It's been awhile since I tackled this so wanted to be sure I have it correct:

Sponsor has one participant deferring $100/check semi-monthly and CONSISTENTLY held checks and deposited them very late. Plan started in 2012 and we only discovered the extent of this recently as we tried to put together 2013 data, and everything still due, including lost earnings was paid last month.

Facts (I have used IRS calculator to determine lost earnings):

  • For 2012, all deposits were delayed, for up to 217 days - total delayed deposits = $2,400, total lost earnings = $22.85
  • For 2013, all but the first two deposits were delayed again for over 200 days - total delayed deposits = $2,200, total lost earnings = $44.39

The question is what figures to I put on the 2012 and 2013 Form 5330?

Posted

Way off topic, but what was participant invested in that they made less than 1% in 2012? Even weighted, it seems very low.

QKA, QPA, CPC, ERPA

Two wrongs don't make a right, but three rights make a left.

Posted

Page 7 of the Form 5330 instructions tells how to determine the "amount involved" for a PT involving the use of plan assets:

If the use of money
or other property is involved, the amount
involved is the greater of the amount
paid for the use or the FMV of the use
for the period for which the money or
other property is used.
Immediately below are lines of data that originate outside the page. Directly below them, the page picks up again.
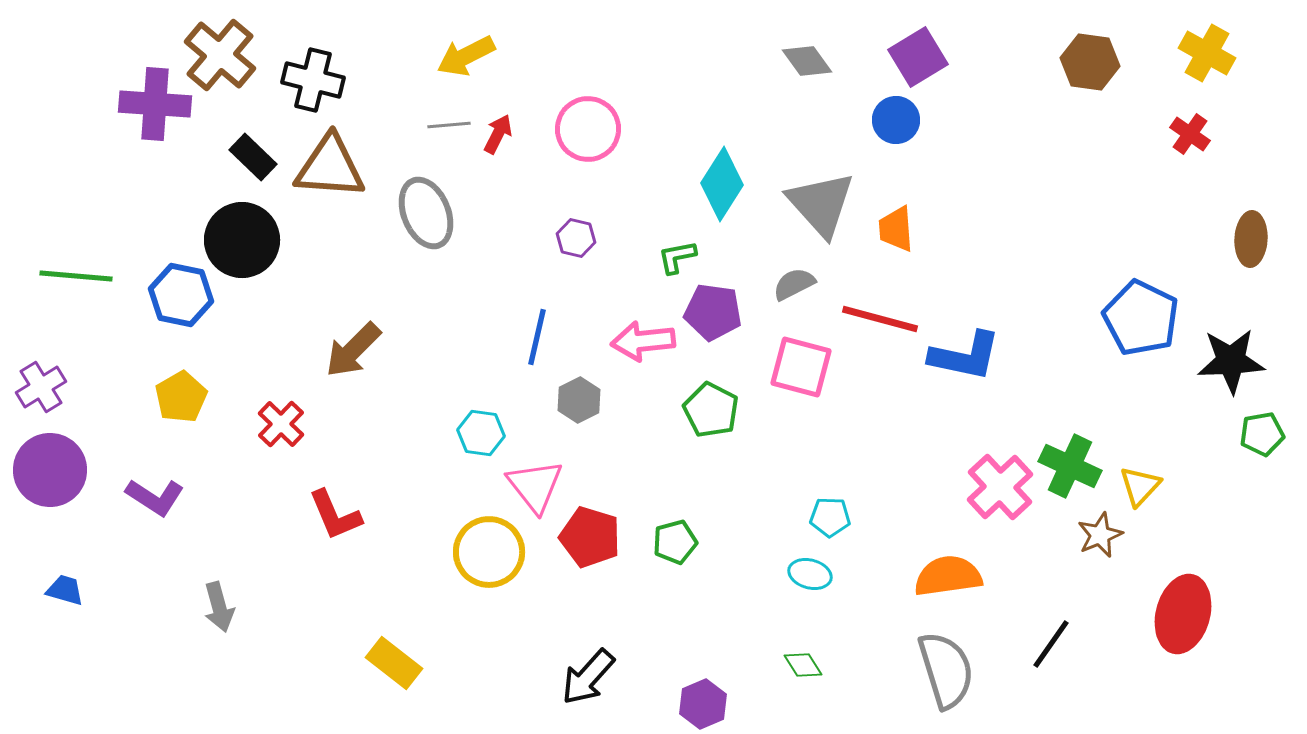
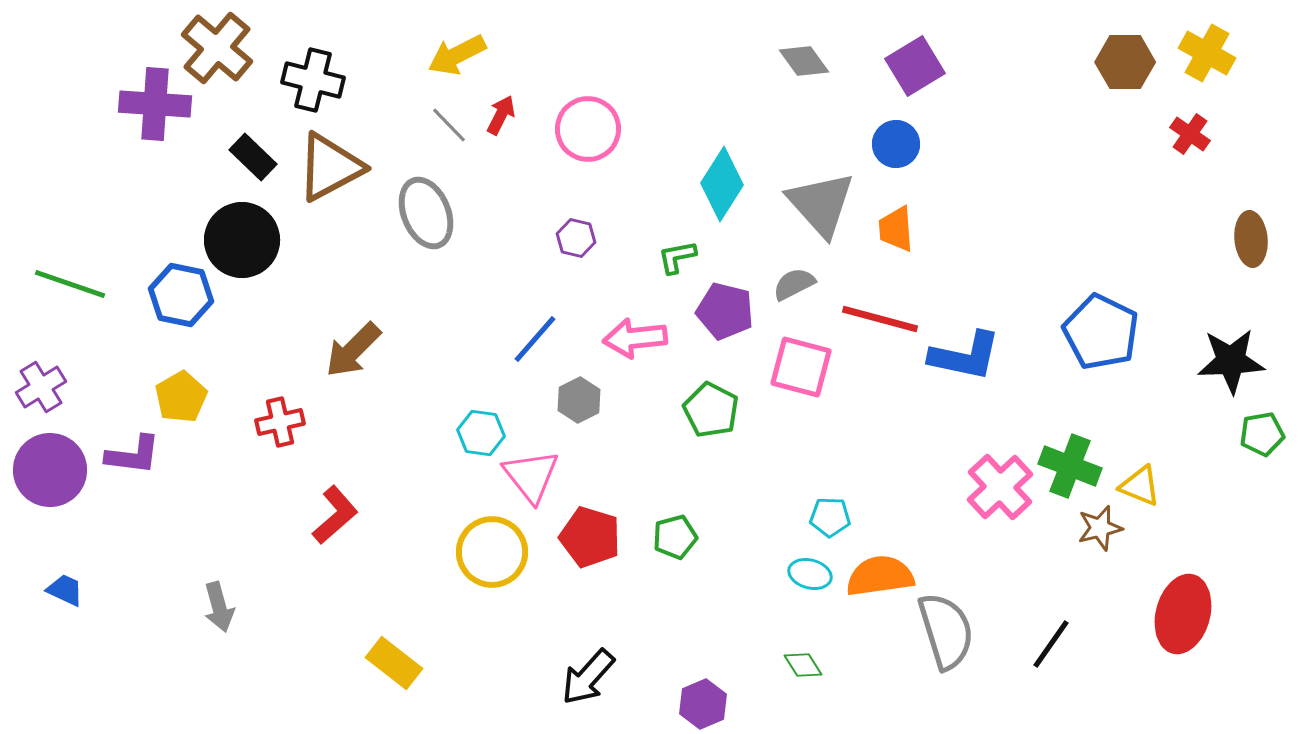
brown cross at (220, 55): moved 3 px left, 7 px up
yellow arrow at (466, 56): moved 9 px left, 1 px up
purple square at (918, 57): moved 3 px left, 9 px down
gray diamond at (807, 61): moved 3 px left
brown hexagon at (1090, 62): moved 35 px right; rotated 8 degrees counterclockwise
blue circle at (896, 120): moved 24 px down
gray line at (449, 125): rotated 51 degrees clockwise
red arrow at (498, 134): moved 3 px right, 19 px up
brown triangle at (330, 167): rotated 32 degrees counterclockwise
brown ellipse at (1251, 239): rotated 8 degrees counterclockwise
green line at (76, 276): moved 6 px left, 8 px down; rotated 14 degrees clockwise
purple pentagon at (713, 312): moved 12 px right, 1 px up; rotated 6 degrees clockwise
blue pentagon at (1141, 318): moved 40 px left, 14 px down
blue line at (537, 337): moved 2 px left, 2 px down; rotated 28 degrees clockwise
pink arrow at (643, 341): moved 8 px left, 3 px up
red cross at (281, 424): moved 1 px left, 2 px up; rotated 33 degrees clockwise
green cross at (1070, 466): rotated 4 degrees counterclockwise
pink triangle at (535, 486): moved 4 px left, 10 px up
yellow triangle at (1140, 486): rotated 51 degrees counterclockwise
purple L-shape at (155, 497): moved 22 px left, 42 px up; rotated 26 degrees counterclockwise
red L-shape at (335, 515): rotated 108 degrees counterclockwise
brown star at (1100, 535): moved 7 px up; rotated 9 degrees clockwise
green pentagon at (675, 542): moved 5 px up
yellow circle at (489, 552): moved 3 px right
orange semicircle at (948, 576): moved 68 px left
blue trapezoid at (65, 590): rotated 9 degrees clockwise
gray semicircle at (946, 670): moved 39 px up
In addition,
transactions involving the use of money
or other property will be treated as
giving rise to a prohibited transaction
occurring on the date of the actual
transaction, plus a new prohibited
transaction on the first day of each
succeeding tax year or portion of a
succeeding tax year which is within the
taxable period. ...
Posted

Way off topic, but what was participant invested in that they made less than 1% in 2012? Even weighted, it seems very low.
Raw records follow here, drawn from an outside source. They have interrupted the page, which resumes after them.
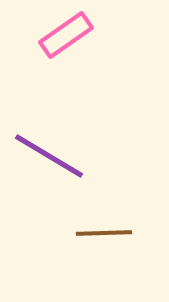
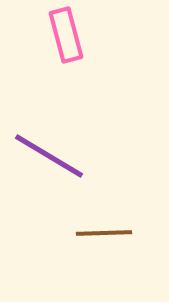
pink rectangle: rotated 70 degrees counterclockwise
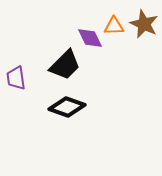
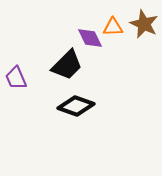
orange triangle: moved 1 px left, 1 px down
black trapezoid: moved 2 px right
purple trapezoid: rotated 15 degrees counterclockwise
black diamond: moved 9 px right, 1 px up
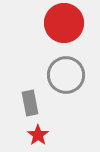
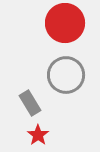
red circle: moved 1 px right
gray rectangle: rotated 20 degrees counterclockwise
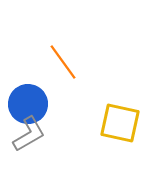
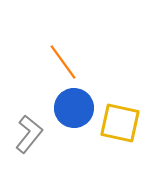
blue circle: moved 46 px right, 4 px down
gray L-shape: rotated 21 degrees counterclockwise
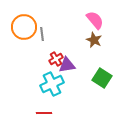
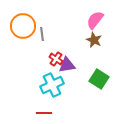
pink semicircle: rotated 102 degrees counterclockwise
orange circle: moved 1 px left, 1 px up
red cross: rotated 24 degrees counterclockwise
green square: moved 3 px left, 1 px down
cyan cross: moved 1 px down
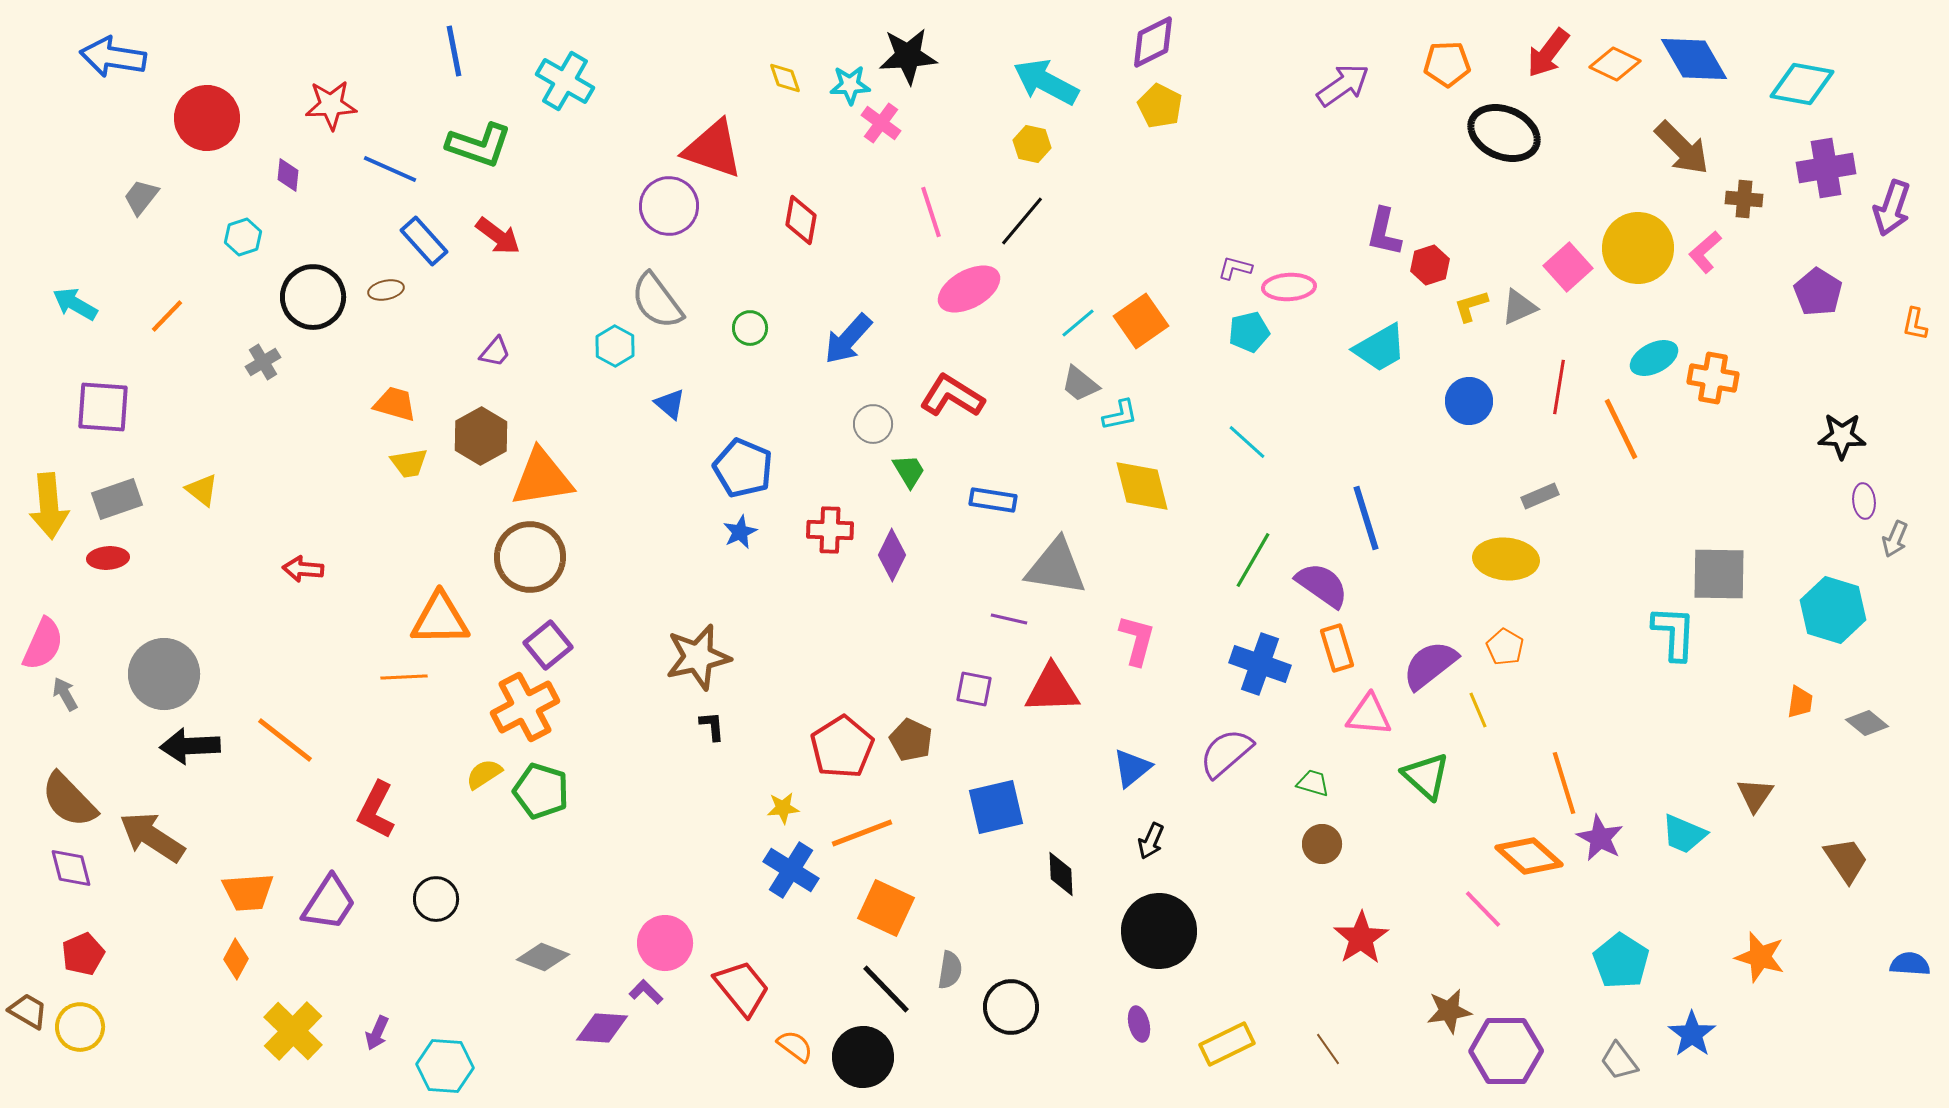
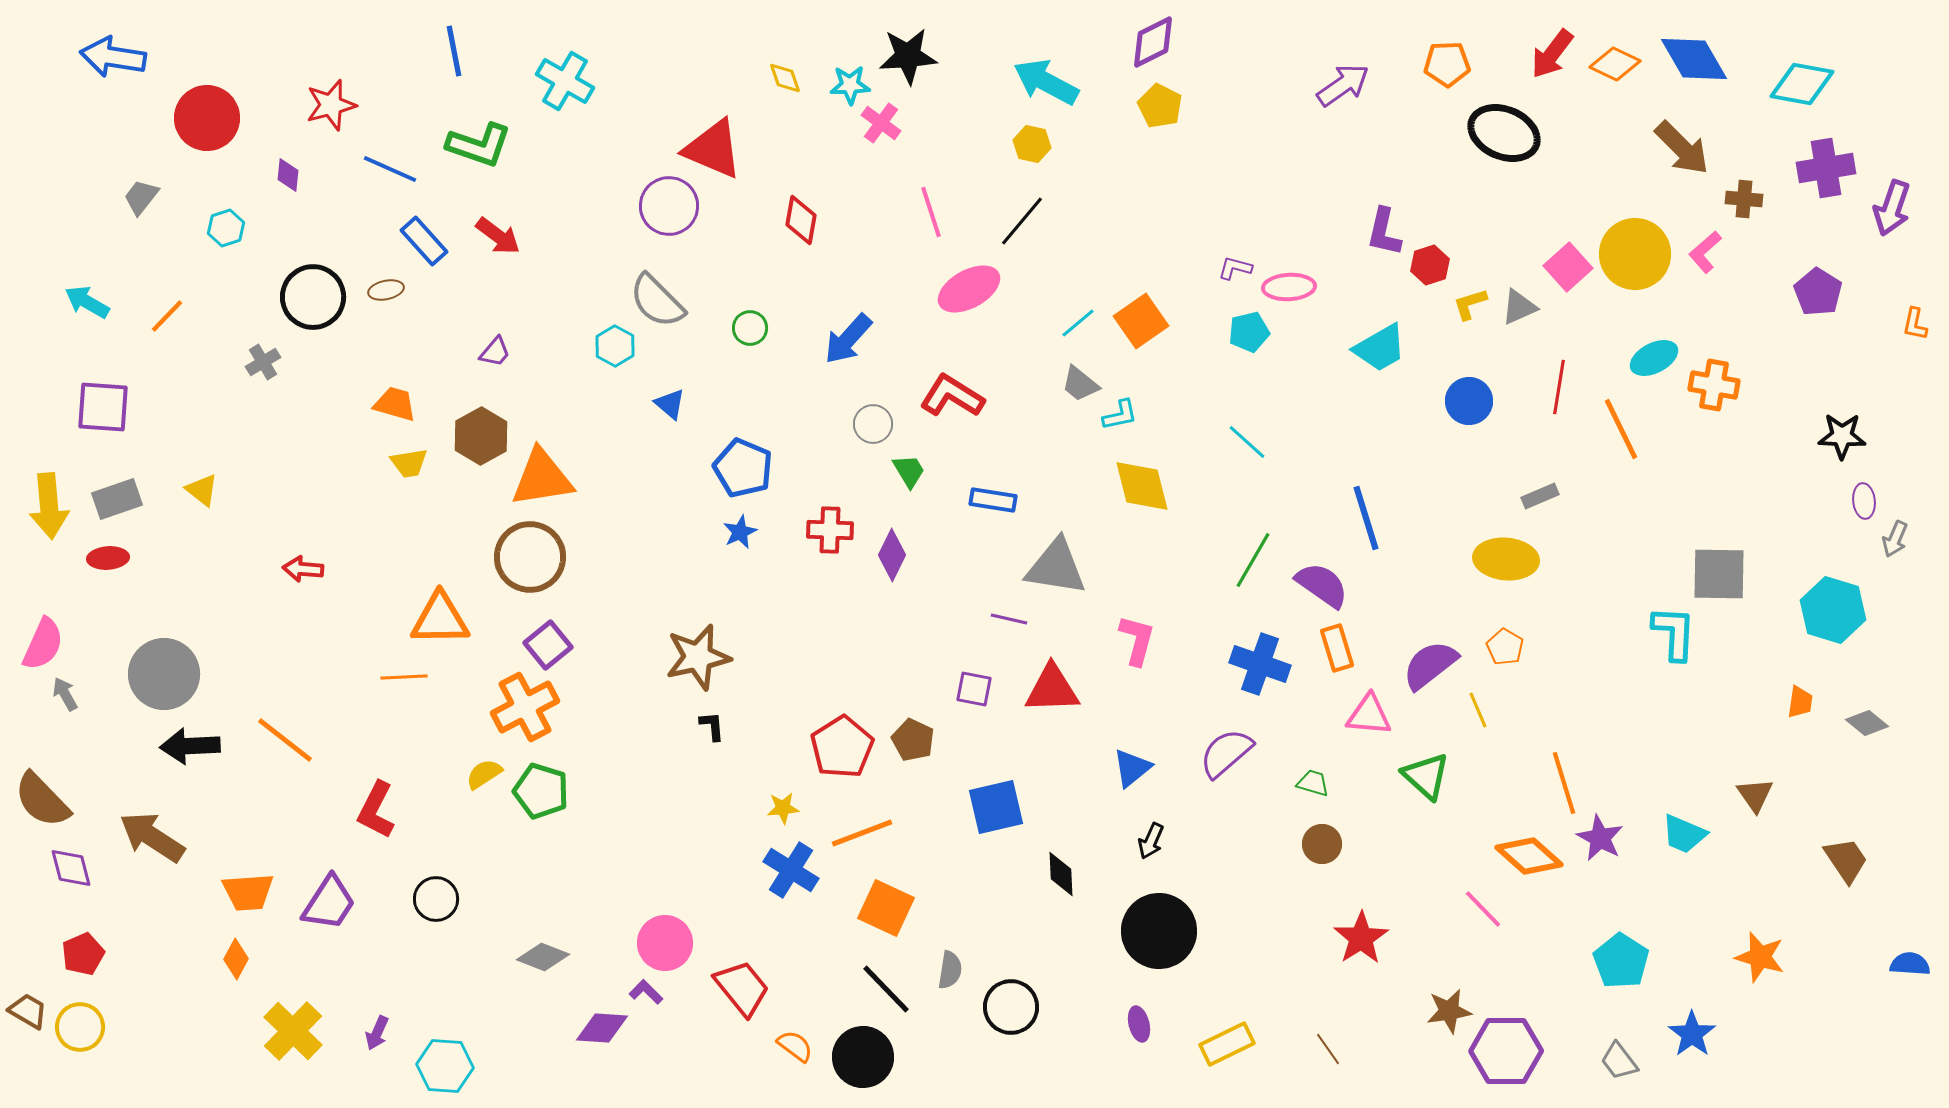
red arrow at (1548, 53): moved 4 px right, 1 px down
red star at (331, 105): rotated 12 degrees counterclockwise
red triangle at (713, 149): rotated 4 degrees clockwise
cyan hexagon at (243, 237): moved 17 px left, 9 px up
yellow circle at (1638, 248): moved 3 px left, 6 px down
gray semicircle at (657, 301): rotated 8 degrees counterclockwise
cyan arrow at (75, 304): moved 12 px right, 2 px up
yellow L-shape at (1471, 306): moved 1 px left, 2 px up
orange cross at (1713, 378): moved 1 px right, 7 px down
brown pentagon at (911, 740): moved 2 px right
brown triangle at (1755, 795): rotated 9 degrees counterclockwise
brown semicircle at (69, 800): moved 27 px left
Could have been money market funds. Maybe bank CDs. Two-year Treasuries. Any low duration fixed income investment. Gold didn't do so well, especially if one excludes the beginning of the year.

Always check with your actuary first!

Posted

Earnings aren't important, but used IRS calculator to determine earnings on each $100 deposit; some delayed only a few weeks others months.
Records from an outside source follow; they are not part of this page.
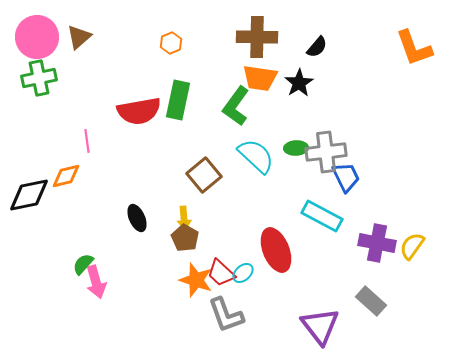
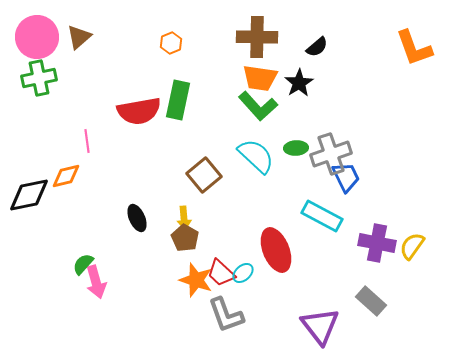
black semicircle: rotated 10 degrees clockwise
green L-shape: moved 22 px right; rotated 78 degrees counterclockwise
gray cross: moved 5 px right, 2 px down; rotated 12 degrees counterclockwise
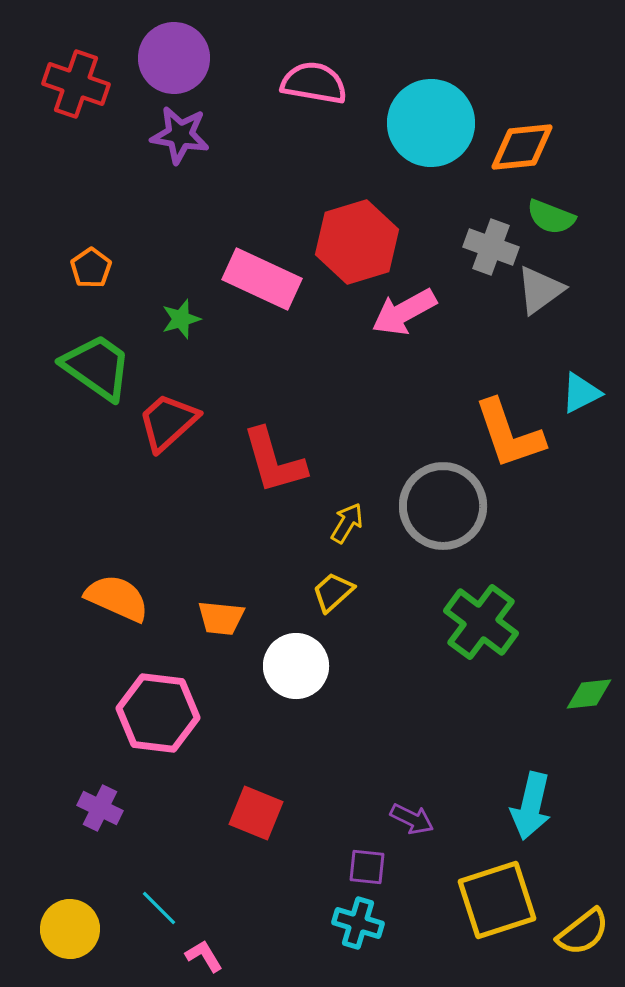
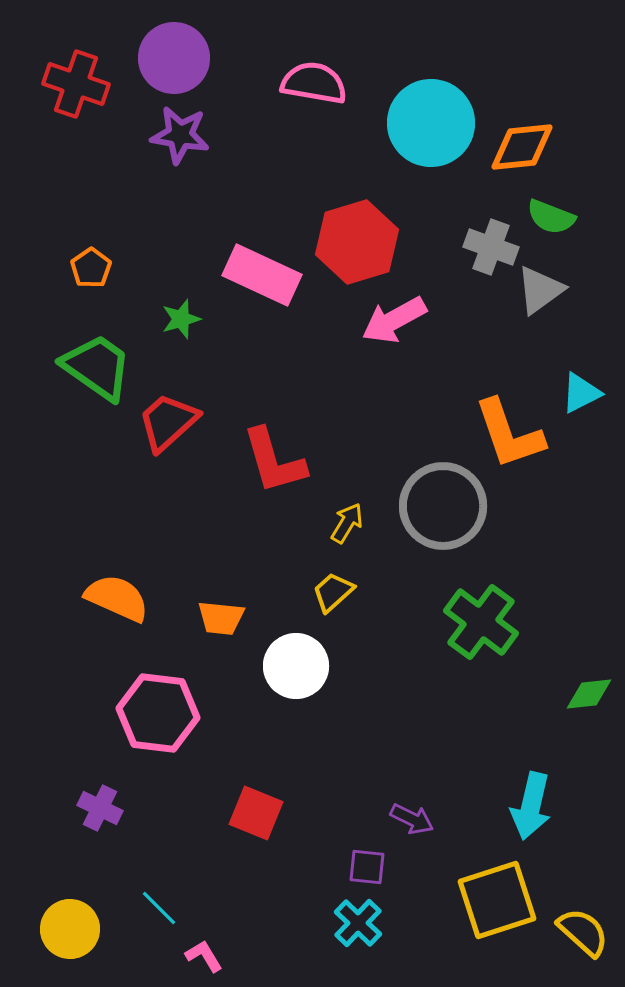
pink rectangle: moved 4 px up
pink arrow: moved 10 px left, 8 px down
cyan cross: rotated 27 degrees clockwise
yellow semicircle: rotated 100 degrees counterclockwise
As for 5330, which was my actual question, Kevin C referred to page 7 of 5330 instructions. But on page 8, it says:

Failure to transmit participant

contributions. Purposes of

calculating the excise tax on a

prohibited transaction where there is a

failure to transmit participant

contributions (elective deferrals) or

amounts that would have otherwise

been payable to the participant in cash,

the amount involved is based on

interest on those elective deferrals. See

Rev. Rul. 2006-38

So I prepared 5500-SF for 2012 with the total amount of deferrals that were delayed ($1,200), and the 5330 for 2012 with only the lost earnings on Schedule C line 2.

My question is really how to prepare the 2013 forms. Some of the 2012 deposits were made in 2013, while the rest of 2012 plus all of 2013 was paid in 2014, as was all the lost earnings. SoI need to determine what specific figures to put on line 10.a. of the 5500-SF, and on Schedule C line 2 of the 5330.

On the 5500-SF, I listed the total of all 2013 deferrals that were deposited late. On the 5330, do I put only the lost earnings on the 2013 deferrals, or do I also include the lost earnings reported on 2012 return since they weren't paid until 2014?

To used specific (albeit round) numbers, let's say lost earnings on all 2012 deposits were $25 and lost earnings on all 2013 deposits were $45. I put $25 as the prohibited transaction on the 5330 for 2012. Do I put $45 or l$70 on the 2013 form?

Posted

To used specific (albeit round) numbers, let's say lost earnings on all 2012 deposits were $25 and lost earnings on all 2013 deposits were $45. I put $25 as the prohibited transaction on the 5330 for 2012. Do I put $45 or l$70 on the 2013 form?

The 2012 Form 5330 will show a 2012 PT of the lost income attributable to 2012. From your description, that may or may not be $25. If part of the $25 is lost income attributable to 2013, it would not be reported on the 2012 filing. For example, if total lost income on 2012 late deposits, calculated for a final deposit in May 2013 is $25, you would calculate the lost income through the last day of 2012, say $24 and the rest would be additional income attributable to 2013.

If it was not corrected by the end of 2012, it will be reported again on the 2013 Form 5330 and so on until corrected. There will be a new PT reported for 2013 that is the lost earnings on the 2012 deposits attributable to 2013 and lost income on the 2013 attributable to 2013.

So, assuming the 2012 lost income on late 2012 deposits is $24, the 2013 lost income on 2012 deposits is $1 and the 2013 lost income on 2013 late deposits is $45,

The 2012 Form 5330 would show a single PT with amount involved of $24.

The 2013 Form 5330 would show two PTs, the 2012 PT of $24 AND the 2013 PT of $46 ($45 + $1)

If both are not corrected until 2014, the 2014 Form 5330 would show three PTs.

Posted

WOW! Your response was very good, and such confusion over such a small amount of money! But this client has been sooooo irresponsible with deposits, we want to be sure to get it right and have him pay everything he owes.

Needless to say, we won't be handling his plan after the 2013 report.

Wouldn't our business be easy were it not for flaky sponsors?